## Problem statement
From top to bottom, print the listing word for word and skip any pictures it contains.

## Recorded information
+ + +

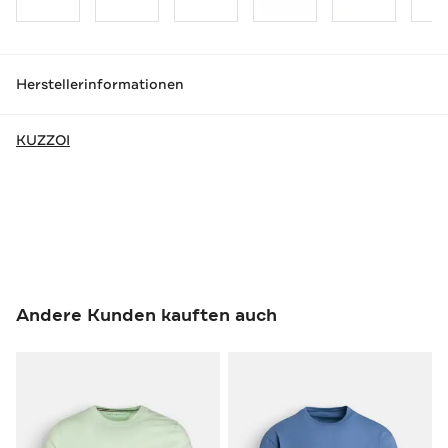
Herstellerinformationen
KUZZOI
Andere Kunden kauften auch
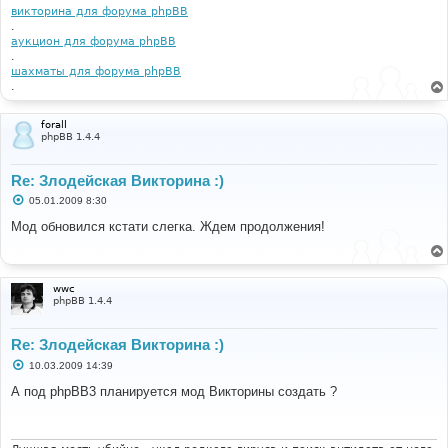
викторина для форума phpBB
.
аукцион для форума phpBB
.
шахматы для форума phpBB
.
forall
phpBB 1.4.4
Re: Злодейская Викторина :)
С
05.01.2009 8:30
о
о
Мод обновился кстати слегка. Ждем продолжения!
б
щ
е
н
и
wwc
е
phpBB 1.4.4
Re: Злодейская Викторина :)
С
10.03.2009 14:39
о
о
А под phpBB3 планируется мод Викторины создать ?
б
щ
е
н
и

+ + +

## Your solution
Herstellerinformationen
KUZZOI
Andere Kunden kauften auch
викторина для форума phpBB
.
аукцион для форума phpBB
.
шахматы для форума phpBB
.
forall
phpBB 1.4.4
Re: Злодейская Викторина :)
С
05.01.2009 8:30
о
о
Мод обновился кстати слегка. Ждем продолжения!
б
щ
е
н
и
wwc
е
phpBB 1.4.4
Re: Злодейская Викторина :)
С
10.03.2009 14:39
о
о
А под phpBB3 планируется мод Викторины создать ?
б
щ
е
н
и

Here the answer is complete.